Bento XVI – papa de 2005 a 2013
Encíclica «Deus charitas est», §9-11

A relação de Deus com Israel é ilustrada através das metáforas do noivado e do matrimónio; consequentemente, a idolatria é adultério e prostituição. […] O eros de Deus pelo homem – como dissemos – é ao mesmo tempo totalmente agapê. […] O amor apaixonado de Deus pelo seu povo – pelo homem – é ao mesmo tempo um amor que perdoa. […] Na Bíblia encontrarmo-nos diante de uma imagem estritamente metafísica de Deus: Deus é absolutamente a fonte originária de todo o ser; mas este princípio criador de todas as coisas – o Logos, a razão primordial – é, ao mesmo tempo, um amante com toda a paixão de um verdadeiro amor. Deste modo, o eros é enobrecido ao máximo, mas simultaneamente tão purificado que se funde com a agapê.

A primeira novidade da fé bíblica consiste na imagem de Deus; a segunda, essencialmente ligada a ela, encontramo-la na imagem do homem. A narração bíblica da criação fala da solidão do primeiro homem, Adão, querendo Deus pôr a seu lado um auxílio. […] A ideia de que o homem de algum modo está incompleto, constitutivamente a caminho a fim de encontrar no outro a parte que falta para a sua totalidade, isto é, a ideia de que só na comunhão com o outro sexo pode tornar-se «completo», está sem dúvida presente. E, deste modo, a narração bíblica conclui com uma profecia sobre Adão: «Por este motivo, o homem deixará o pai e a mãe para se unir à sua mulher; e os dois serão uma só carne» (Gn 2,24).

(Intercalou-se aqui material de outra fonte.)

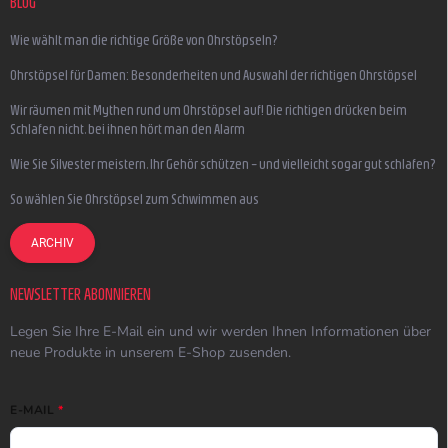
BLOG
Wie wählt man die richtige Größe von Ohrstöpseln?
Ohrstöpsel für Damen: Besonderheiten und Auswahl der richtigen Ohrstöpsel
Wir räumen mit Mythen rund um Ohrstöpsel auf! Die richtigen drücken beim
Schlafen nicht, bei ihnen hört man den Alarm
Wie Sie Silvester meistern, Ihr Gehör schützen – und vielleicht sogar gut schlafen?
So wählen Sie Ohrstöpsel zum Schwimmen aus
ARCHIV
NEWSLETTER ABONNIEREN
Legen Sie Ihre E-Mail ein und wir werden Ihnen Informationen über
neue Produkte in unserem E-Shop zusenden.
E-MAIL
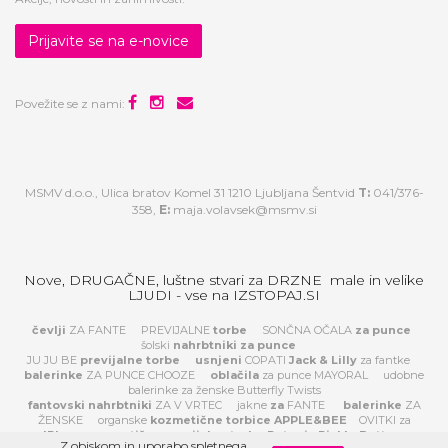
Prijavite se na e-novice
Povežite se z nami:
MSMV d.o.o., Ulica bratov Komel 31 1210 Ljubljana Šentvid
T:
041/376-
358,
E:
maja.volavsek@msmv.si
Nove, DRUGAČNE, luštne stvari za DRZNE male in velike
LJUDI - vse na IZSTOPAJ.SI
čevlji
ZA FANTE
PREVIJALNE
torbe
SONČNA OČALA
za
punce
šolski
nahrbtniki za punce
JU JU BE
previjalne torbe
usnjeni
COPATI
Jack & Lilly
za fantke
balerinke
ZA PUNCE CHOOZE
oblačila
za punce MAYORAL
udobne
balerinke za ženske Butterfly Twists
fantovski nahrbtniki
ZA V VRTEC
jakne
za
FANTE
balerinke
ZA
ŽENSKE
organske
kozmetične torbice APPLE&BEE
OVITKI za
IPhone
prestižne previjalne torbe Petunia Pickle Bottom
Z obiskom in uporabo spletnega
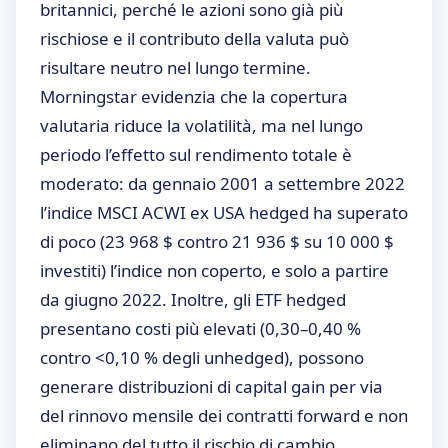
britannici, perché le azioni sono già più
rischiose e il contributo della valuta può
risultare neutro nel lungo termine.
Morningstar evidenzia che la copertura
valutaria riduce la volatilità, ma nel lungo
periodo l’effetto sul rendimento totale è
moderato: da gennaio 2001 a settembre 2022
l’indice MSCI ACWI ex USA hedged ha superato
di poco (23 968 $ contro 21 936 $ su 10 000 $
investiti) l’indice non coperto, e solo a partire
da giugno 2022. Inoltre, gli ETF hedged
presentano costi più elevati (0,30–0,40 %
contro <0,10 % degli unhedged), possono
generare distribuzioni di capital gain per via
del rinnovo mensile dei contratti forward e non
eliminano del tutto il rischio di cambio.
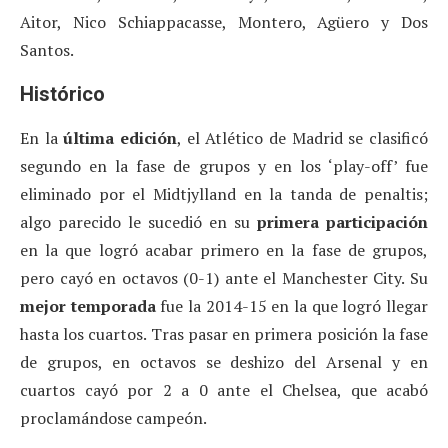
Aitor, Nico Schiappacasse, Montero, Agüero y Dos
Santos.
Histórico
En la
última edición
, el Atlético de Madrid se clasificó
segundo en la fase de grupos y en los ‘play-off’ fue
eliminado por el Midtjylland en la tanda de penaltis;
algo parecido le sucedió en su
primera participación
en la que logró acabar primero en la fase de grupos,
pero cayó en octavos (0-1) ante el Manchester City. Su
mejor temporada
fue la 2014-15 en la que logró llegar
hasta los cuartos. Tras pasar en primera posición la fase
de grupos, en octavos se deshizo del Arsenal y en
cuartos cayó por 2 a 0 ante el Chelsea, que acabó
proclamándose campeón.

Aqui há dois aspetos importantes: primeiro, o eros está de certo modo enraizado na própria natureza do homem; Adão anda à procura e «deixa o pai e a mãe» para encontrar a mulher; só no seu conjunto é que eles representam a totalidade humana, tornando-se «uma só carne». Não menos importante é o segundo aspeto: numa orientação baseada na criação, o eros impele o homem ao matrimónio, a uma ligação caracterizada pela unicidade e para sempre; é assim, e somente assim, que se realiza a sua finalidade íntima. À imagem do Deus monoteísta corresponde o matrimónio monogâmico. O matrimónio baseado num amor exclusivo e definitivo torna-se o ícone do relacionamento de Deus com o seu povo e, vice-versa, o modo de Deus amar torna-se a medida do amor humano.